Apparently I’ve reached the point in this blog where I am beginning to circle back on myself. Earlier this week I gave a Gershwin concert at the Brookdale Senior Living Center of Palm Beach Gardens. I thought I would write about it and record one of the many pieces I played there.
So I started to think about what I would say about this special experience--special as it was an all Gershwin program, probably the composer I most admire for his versatility and genius. He wrote some of the greatest songs for the American Songbook, as well as concert and operatic works (we are seeing American in Paris this summer on Broadway; can’t wait!). He singlehandedly removed the barrier between jazz and classical music.
Also, of all the composers I play on the piano, my so-called style is most suitable for his works. I wanted to write about my joy of Gershwin, and as I began I had the nagging feeling that I’ve said all of this before. Searching my blog I found pretty much what I wanted to say from six years ago! There are some links to some pieces I “home recorded.” “Google Pages” use to host audios, but no longer does; however, old recordings are grandfathered such as this one of selections from Porgy and Bess.

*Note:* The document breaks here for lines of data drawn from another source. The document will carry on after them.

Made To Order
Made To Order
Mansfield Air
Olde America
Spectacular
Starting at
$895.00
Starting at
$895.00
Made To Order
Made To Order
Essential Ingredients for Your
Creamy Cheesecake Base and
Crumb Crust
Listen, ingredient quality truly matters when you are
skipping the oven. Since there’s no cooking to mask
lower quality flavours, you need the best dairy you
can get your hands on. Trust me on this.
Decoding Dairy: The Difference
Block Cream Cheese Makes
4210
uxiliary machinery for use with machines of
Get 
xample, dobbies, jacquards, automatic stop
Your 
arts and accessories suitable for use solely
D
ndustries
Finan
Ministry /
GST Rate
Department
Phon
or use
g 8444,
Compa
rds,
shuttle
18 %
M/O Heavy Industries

I had written that entry after attending a live performance of Earl Wild’s arrangement, Fantasy on Porgy and Bess. But as the former entry tells most of my Gershwin story, I’ll let it speak for itself. Preparing for this recent concert, I recorded The Man I Love, with the limitations of the USB-size Sony Digital Voice Recorder I use at home, which I can share using Dropbox. It is best listened to at low volume as the recording device renders it “tinny.”

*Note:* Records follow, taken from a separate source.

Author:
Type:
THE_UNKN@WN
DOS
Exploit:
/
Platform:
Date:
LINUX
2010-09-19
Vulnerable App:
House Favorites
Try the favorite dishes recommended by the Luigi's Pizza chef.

Via Dropbox I can also share a couple of Gershwin pieces I recorded more than six years ago at a studio, the quality of the recordings better but I can now play these pieces a little more professionally, thanks to some lessons I took a few years ago, Someone To Watch Over Me, and Isn’t It a Pity.
I can’t imagine where Gershwin would have taken American music if his life wasn’t extinguished by a brain tumor at the age of 38. But his output during his short life was remarkable, from Tin Pan Alley, Broadway to classical and operatic, to Hollywood. He could write in all venues and he was a consummate pianist himself. An excellent, succinct summary of his life and musical accomplishments can be found here.
George Gershwin once said that true music must repeat the thought and inspirations of the people and the time. My people are Americans and my time is today. Indeed, he had that “certain feeling” as this piano roll recording of the master himself playing his song That Certain Feeling attests.
My audience at Brookdale was more than appreciative. This is the longest of my prepared concerts, lasting a little more than an hour without a break, a medley of 24 songs, including some from Porgy and Bess, and concluding with the theme from Rhapsody in Blue. The sheet music for all pieces is from The New York Times Gershwin Years in Song (published by Quadrangle Press which was then owned by the NYT). It was presented to me in my publishing days by one of our printers in 1973 and it is a prized possession as the songs include all the introduction sections which, in a George and Ira Gershwin song, can be as interesting as the song itself. I’m grateful to still be playing from this treasure some 42 years later -- and so the circle closes.